Print the listing in its entirety and exactly, leaving out images.
════
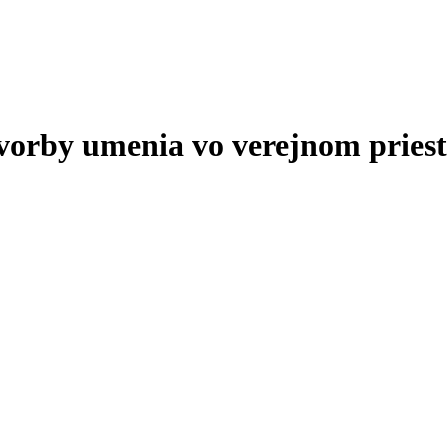
tvorby umenia vo verejnom priest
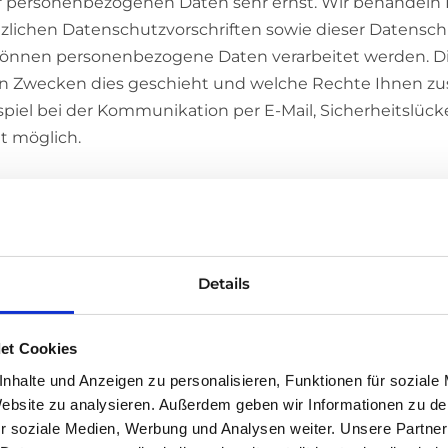
 personenbezogenen Daten sehr ernst. Wir behandeln
zlichen Datenschutzvorschriften sowie dieser Datensch
 können personenbezogene Daten verarbeitet werden. Di
en Zwecken dies geschieht und welche Rechte Ihnen zust
iel bei der Kommunikation per E-Mail, Sicherheitslück
ht möglich.
keine speziellere Speicherdauer genannt wird, speiche
ke erforderlich ist. Wenn Sie ein berechtigtes Löschers
e Daten, sofern keine gesetzlichen Aufbewahrungspflicht
Details
 oder sonstigen rechtlich zulässigen Gründe einer Lö
els- und steuerrechtliche Pflichten, bleiben unberührt
et Cookies
nhalte und Anzeigen zu personalisieren, Funktionen für soziale
 Website zu analysieren. Außerdem geben wir Informationen zu d
auf folgenden Rechtsgrundlagen: Art. 6 Abs. 1 lit. a D
r soziale Medien, Werbung und Analysen weiter. Unsere Partner
, wenn die Verarbeitung zur Erfüllung eines Vertrags oder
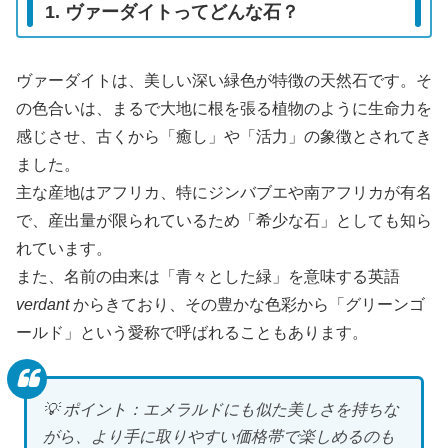
1. ヴァーダイトってどんな石？
ヴァーダイトは、美しい深い緑色が特徴の天然石です。そ
の色合いは、まるで大地に根を張る植物のように生命力を
感じさせ、古くから「癒し」や「活力」の象徴とされてき
ました。
主な産地はアフリカ、特にジンバブエや南アフリカが有名
で、産出量が限られているため「希少な石」としても知ら
れています。
また、名前の由来は「青々とした緑」を意味する英語
verdant
からきており、その豊かな色彩から「グリーンゴ
ールド」という愛称で呼ばれることもあります。
💡 ポイント：エメラルドにも似た美しさを持ちな
がら、より手に取りやすい価格帯で楽しめるのも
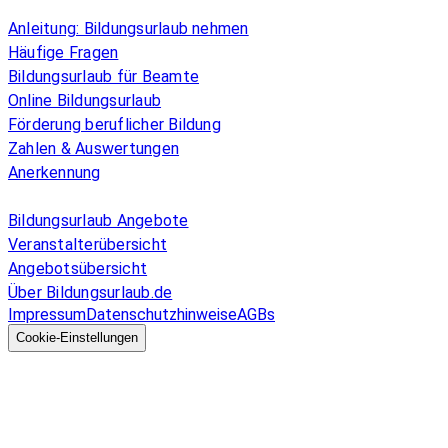
Überblick
Anleitung: Bildungsurlaub nehmen
Häufige Fragen
Bildungsurlaub für Beamte
Online Bildungsurlaub
Förderung beruflicher Bildung
Zahlen & Auswertungen
Anerkennung
Allgemeines
Bildungsurlaub Angebote
Veranstalterübersicht
Angebotsübersicht
Über Bildungsurlaub.de
Impressum
Datenschutzhinweise
AGBs
© 2026 EGcom
GmbH
Cookie-Einstellungen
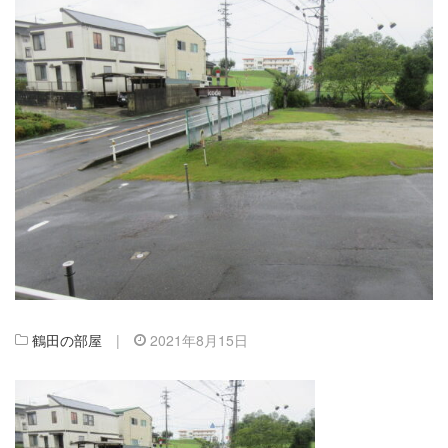
鶴田の部屋
|
2021年8月15日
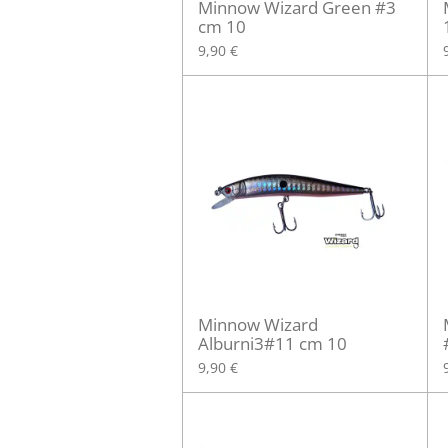
Minnow Wizard Green #3
cm 10
9,90 €
Minnow Wizard
Alburni3#11 cm 10
9,90 €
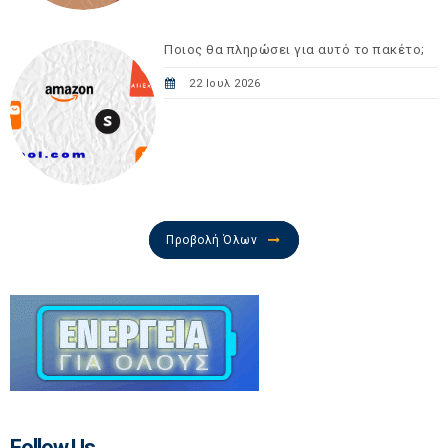
Ποιος θα πληρώσει για αυτό το πακέτο;
22 Ιουλ 2026
Προβολή Όλων
Follow Us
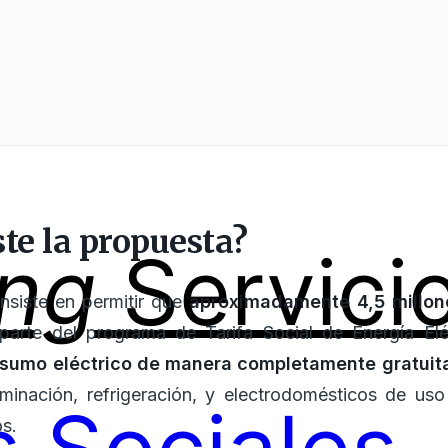
te la propuesta?
ing
Servici
nsiste en permitir que
aproximadamente 4,5 millon
arte del programa de Tarifa Social de Energía Elé
sumo eléctrico de manera completamente gratuit
minación, refrigeración, y electrodomésticos de uso 
s.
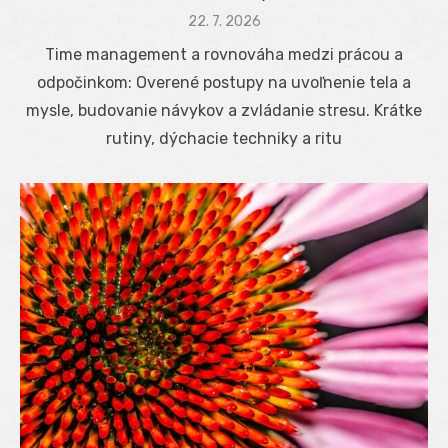
Posted
22. 7. 2026
on
Time management a rovnováha medzi prácou a
odpočinkom: Overené postupy na uvoľnenie tela a
mysle, budovanie návykov a zvládanie stresu. Krátke
rutiny, dýchacie techniky a ritu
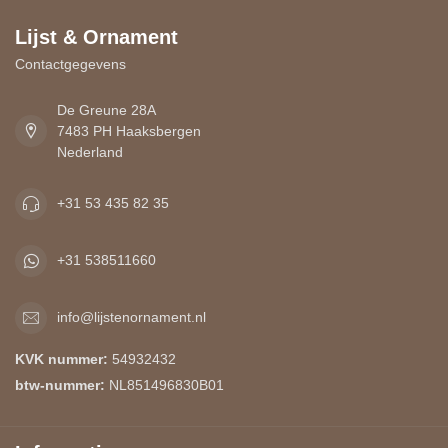
Lijst & Ornament
Contactgegevens
De Greune 28A
7483 PH Haaksbergen
Nederland
+31 53 435 82 35
+31 538511660
info@lijstenornament.nl
KVK nummer:
54932432
btw-nummer:
NL851496830B01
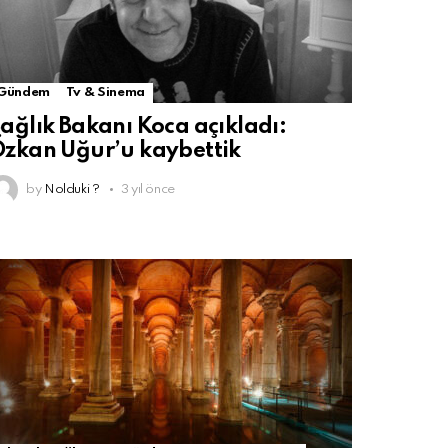
Gündem
Tv & Sinema
ağlık Bakanı Koca açıkladı:
zkan Uğur’u kaybettik
by
Nolduki ?
3 yıl önce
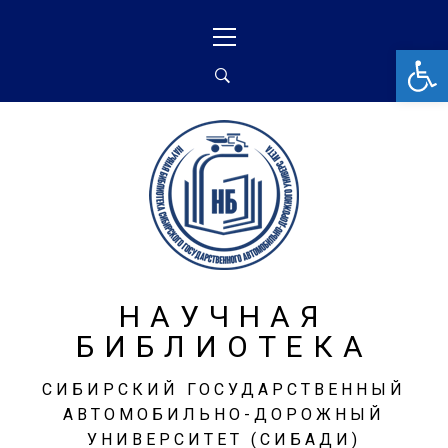
От
НАУЧНАЯ
БИБЛИОТЕКА
СИБИРСКИЙ ГОСУДАРСТВЕННЫЙ
АВТОМОБИЛЬНО-ДОРОЖНЫЙ
УНИВЕРСИТЕТ (СИБАДИ)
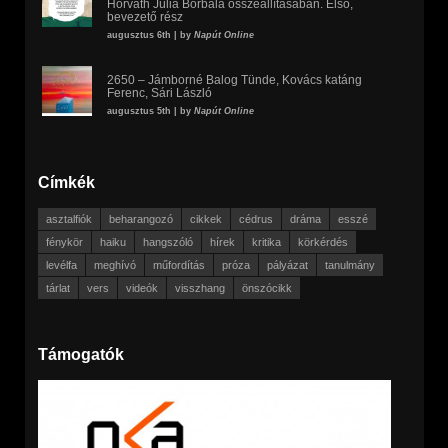
Horváth Júlia Borbála összeállításában. Első,
bevezető rész
augusztus 6th | by
Napút Online
2650 – Jámborné Balog Tünde, Kovács katáng
Ferenc, Sári László
augusztus 5th | by
Napút Online
Címkék
asztalfiók
beharangozó
cikkek
cédrus
dráma
esszé
fénykör
haiku
hangszóló
hírek
kritika
körkérdés
levélfa
meghívó
műfordítás
próza
pályázat
tanulmány
tárlat
vers
videók
visszhang
önszócikk
Támogatók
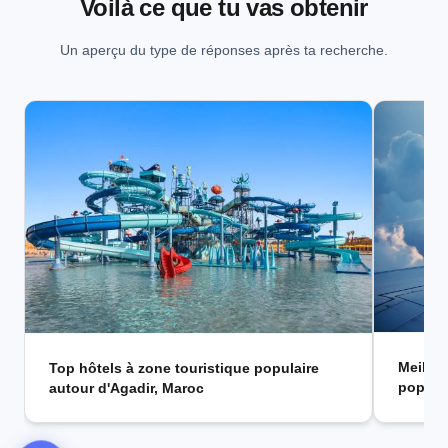
Voilà ce que tu vas obtenir
Un aperçu du type de réponses après ta recherche.
Meilleu
Top hôtels à zone touristique populaire
populai
autour d'Agadir, Maroc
════
TASK SOLUTION:
tvorby umenia vo verejnom priest
 personenbezogenen Daten sehr ernst. Wir behandeln
zlichen Datenschutzvorschriften sowie dieser Datensch
 können personenbezogene Daten verarbeitet werden. Di
en Zwecken dies geschieht und welche Rechte Ihnen zust
iel bei der Kommunikation per E-Mail, Sicherheitslück
ht möglich.
keine speziellere Speicherdauer genannt wird, speiche
ke erforderlich ist. Wenn Sie ein berechtigtes Löschers
e Daten, sofern keine gesetzlichen Aufbewahrungspflicht
Details
 oder sonstigen rechtlich zulässigen Gründe einer Lö
els- und steuerrechtliche Pflichten, bleiben unberührt
et Cookies
nhalte und Anzeigen zu personalisieren, Funktionen für soziale
 Website zu analysieren. Außerdem geben wir Informationen zu d
auf folgenden Rechtsgrundlagen: Art. 6 Abs. 1 lit. a D
r soziale Medien, Werbung und Analysen weiter. Unsere Partner
, wenn die Verarbeitung zur Erfüllung eines Vertrags oder
1. ヴァーダイトってどんな石？
ヴァーダイトは、美しい深い緑色が特徴の天然石です。そ
の色合いは、まるで大地に根を張る植物のように生命力を
感じさせ、古くから「癒し」や「活力」の象徴とされてき
ました。
主な産地はアフリカ、特にジンバブエや南アフリカが有名
で、産出量が限られているため「希少な石」としても知ら
れています。
また、名前の由来は「青々とした緑」を意味する英語
verdant
からきており、その豊かな色彩から「グリーンゴ
ールド」という愛称で呼ばれることもあります。
💡 ポイント：エメラルドにも似た美しさを持ちな
がら、より手に取りやすい価格帯で楽しめるのも
Überblick
Anleitung: Bildungsurlaub nehmen
Häufige Fragen
Bildungsurlaub für Beamte
Online Bildungsurlaub
Förderung beruflicher Bildung
Zahlen & Auswertungen
Anerkennung
Allgemeines
Bildungsurlaub Angebote
Veranstalterübersicht
Angebotsübersicht
Über Bildungsurlaub.de
Impressum
Datenschutzhinweise
AGBs
© 2026 EGcom
GmbH
Cookie-Einstellungen
鶴田の部屋
|
2021年8月15日
Minnow Wizard Green #3
cm 10
9,90 €
Minnow Wizard
Alburni3#11 cm 10
9,90 €
Ποιος θα πληρώσει για αυτό το πακέτο;
22 Ιουλ 2026
Προβολή Όλων
Follow Us
te la propuesta?
ing
Servici
nsiste en permitir que
aproximadamente 4,5 millon
arte del programa de Tarifa Social de Energía Elé
sumo eléctrico de manera completamente gratuit
minación, refrigeración, y electrodomésticos de uso 
s.
Posted
22. 7. 2026
on
Time management a rovnováha medzi prácou a
odpočinkom: Overené postupy na uvoľnenie tela a
mysle, budovanie návykov a zvládanie stresu. Krátke
rutiny, dýchacie techniky a ritu
Lijst & Ornament
Contactgegevens
De Greune 28A
7483 PH Haaksbergen
Nederland
+31 53 435 82 35
+31 538511660
info@lijstenornament.nl
KVK nummer:
54932432
btw-nummer:
NL851496830B01
Gündem
Tv & Sinema
ağlık Bakanı Koca açıkladı:
zkan Uğur’u kaybettik
by
Nolduki ?
3 yıl önce
От
НАУЧНАЯ
БИБЛИОТЕКА
СИБИРСКИЙ ГОСУДАРСТВЕННЫЙ
АВТОМОБИЛЬНО-ДОРОЖНЫЙ
УНИВЕРСИТЕТ (СИБАДИ)
Horváth Júlia Borbála összeállításában. Első,
bevezető rész
augusztus 6th | by
Napút Online
2650 – Jámborné Balog Tünde, Kovács katáng
Ferenc, Sári László
augusztus 5th | by
Napút Online
Címkék
asztalfiók
beharangozó
cikkek
cédrus
dráma
esszé
fénykör
haiku
hangszóló
hírek
kritika
körkérdés
levélfa
meghívó
műfordítás
próza
pályázat
tanulmány
tárlat
vers
videók
visszhang
önszócikk
Támogatók
Voilà ce que tu vas obtenir
Un aperçu du type de réponses après ta recherche.
Meilleu
Top hôtels à zone touristique populaire
populai
autour d'Agadir, Maroc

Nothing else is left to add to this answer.